What follows is my hesitant attempt at distilling some of the core differences between Calvinist Christianity and Anabaptist Christianity, at least as I see it, into a simple to digest form.

Take this as a conversation starter, not a comprehensive statement. You’ll note that I have divided this up into four areas of message, teaching, practice and experience. It could be said that this is a very Anabaptist way of seeing things, given we emphasize orthopraxy as much as orthodoxy. For this I make no apologies. But I am open to dialoguing about it.

The differences I am highlighting here are more a matter of emphasis than fundamental difference, but it’s the nuances that give the different paths their different flavours. In essence, I see Calvinism as more abstract and objectivist and Anabaptism as more concrete and subjectivist. Does any of this ring true for you?

8 thoughts on “How is Calvinist Christianity and Anabaptist Christianity different?

  1. Not for me. I’ve thought of myself as Calvinist and Anabaptist for some time now, and I know a few others who do as well. I can’t see that they are mutually exclusive.


  2. Well I’m not suggesting they’re mutually exclusive in every detail. Again, it’s more a matter of emphasis.
    Understand also that I’m hardly free of Calvinist influence myself. I attended a Sydney Anglican church for many years (which, for the uninitiated, has staunchly Calvinist leadership) and have some John Piper and Don Carson books in my library which I would happily recommend to others. I still have Calvinist friends too. And despite my disagreements with Calvinists on some issues I admire their theological backbone and commitment to tackling the hard parts of scripture.
    But, I’ve got to ask, if you see no meaningful differences why do you suppose they have different names? And why do you suppose Calvinists denounced, persecuted and in some cases executed Anabaptists during the reformation?
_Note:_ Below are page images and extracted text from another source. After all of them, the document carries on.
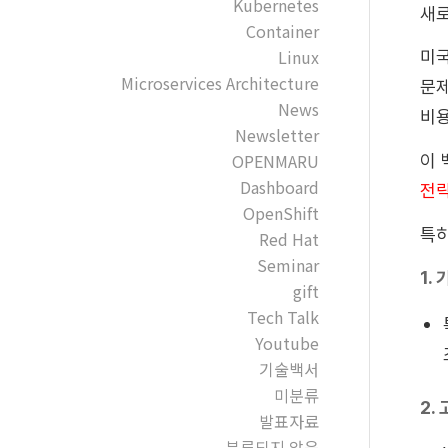
Kubernetes
새로
Container
Linux
미국
Microservices Architecture
문제
News
비용
Newsletter
OPENMARU
이 
Dashboard
전
OpenShift
특히
Red Hat
Seminar
1.
gift
Tech Talk
Youtube
기술백서
미분류
2.
발표자료
분류되지 않음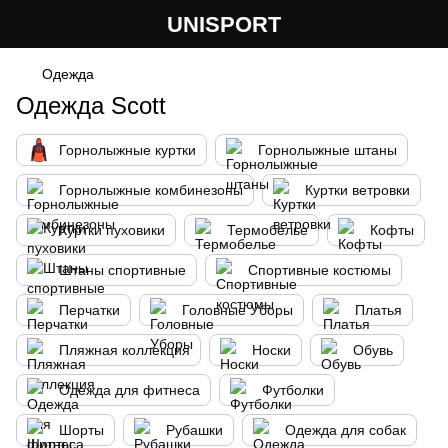
UNISPORT
Одежда
Одежда Scott
Горнолыжные куртки
Горнолыжные штаны
Горнолыжные комбинезоны
Куртки ветровки
Куртки пуховики
Термобелье
Кофты
Штаны спортивные
Спортивные костюмы
Перчатки
Головные Уборы
Платья
Пляжная коллекция
Носки
Обувь
Одежда для фитнеса
Футболки
Шорты
Рубашки
Одежда для собак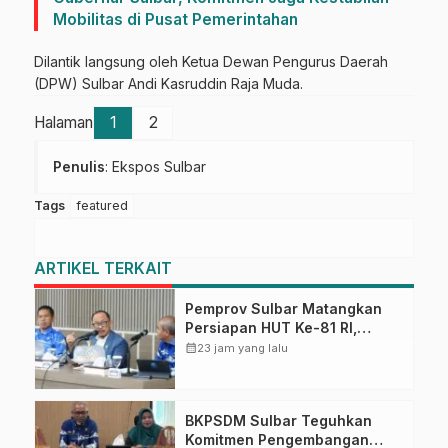
Mobilitas di Pusat Pemerintahan
Dilantik langsung oleh Ketua Dewan Pengurus Daerah
(DPW) Sulbar Andi Kasruddin Raja Muda.
Halaman
1
2
Penulis
: Ekspos Sulbar
Tags
featured
ARTIKEL TERKAIT
Pemprov Sulbar Matangkan
Persiapan HUT Ke-81 RI,
Puncak Upacara di Lapangan
calendar_month
23 jam yang lalu
Ahmad Kirang
BKPSDM Sulbar Teguhkan
Komitmen Pengembangan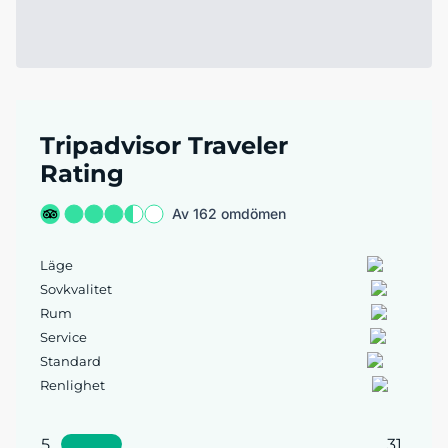
Tripadvisor Traveler
Rating
Av 162 omdömen
Läge
Sovkvalitet
Rum
Service
Standard
Renlighet
5
31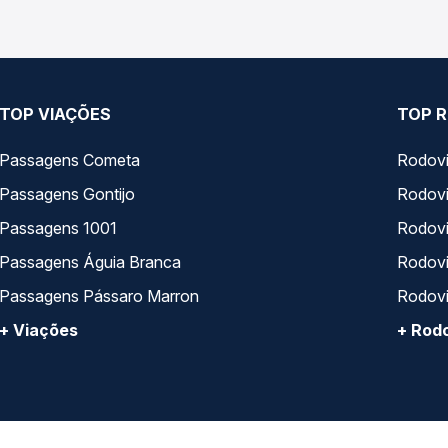
TOP VIAÇÕES
TOP R
Passagens Cometa
Rodovi
Passagens Gontijo
Rodovi
Passagens 1001
Rodoviá
Passagens Águia Branca
Rodoviá
Passagens Pássaro Marron
Rodovi
+ Viações
+ Rodo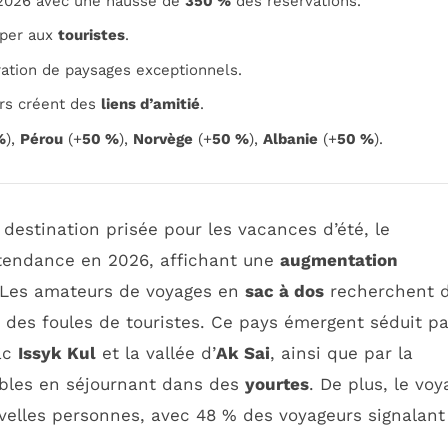
é 2026 avec une hausse de
350 %
des réservations.
per aux
touristes
.
ation de paysages exceptionnels.
rs créent des
liens d’amitié
.
%
),
Pérou
(+
50 %
),
Norvège
(+
50 %
),
Albanie
(+
50 %
).
destination prisée pour les vacances d’été, le
tendance en 2026, affichant une
augmentation
 Les amateurs de voyages en
sac à dos
recherchent 
 des foules de touristes. Ce pays émergent séduit pa
ac
Issyk Kul
et la vallée d’
Ak Sai
, ainsi que par la
ables en séjournant dans des
yourtes
. De plus, le voy
uvelles personnes, avec 48 % des voyageurs signalant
Were and are the differences entirely illusory?
    I can think of a few concrete differences just off the top of my head. For one, Calvinists tend to affirm infant baptism, Anabaptists tend to reject it. And more, Calvinists have historically been quite comfortable with state sponsored religion, Anabaptists have historically opposed it even to the point of personal imprisonment. And even in contemporary times, it has been my experience that Anabaptists tend not to get nearly so excited about TULIP doctrine as Calvinists.
    Of course, Calvinists and Anabaptists both worship the same God and both affirm the grace of God, so the differences need to be kept in perspective. And I know hybrid belief and practice is possible to some extent. But what do you do when you come up against those concrete examples I mention above? Do you see no tension?


  3. Was just reading today in the Sydney Herald Sun how state Liberal leader Barry O’Farrell had been attacked by the Christian religious right in his own party for being divorced once.
    It reminds me that if certain people in the religious right got their way, we would head back into state sponsored religion, which I think is very dangerous for a variety of reasons…Talliban, Inquisition etc.
    Anibaptists have clearly within history opposed state sponsored religion… separation of church from state tends to lead to better government political outcomes for all the people, whether Christians or not.


  4. Well, given my committment to reciprocal ethics (‘do as you would be done by’ ethics) I find it very hard to endorse state sponsored religion on the one hand, and condemn the horrendous Islamic ‘Dhimmi’ system on the other. You’ve either got to endorse both, condemn both, or abandon all claims to logical consistancy.


  5. Matt, It is really quite simple.
    There is no need to go into any doctrinal analysis.
    Just compare their applied politics which are always a demonstration of where they are really at.
    The balanced sanity and work of Stanley Hauerwas, as compared to the self-righteous toxic psychosis promoted at First Things (applied brutalism)


  6. I think it’s very simple: No country can be Christian. Countries will always be made up of different groups of people. How could we have state sponsered prayer or Bible-reading when we’re not a Christian nation?


  7. To be sure, there are a great many differences between Reformed and Baptist but a large percentage of Baptists firmly believe and teach predestination.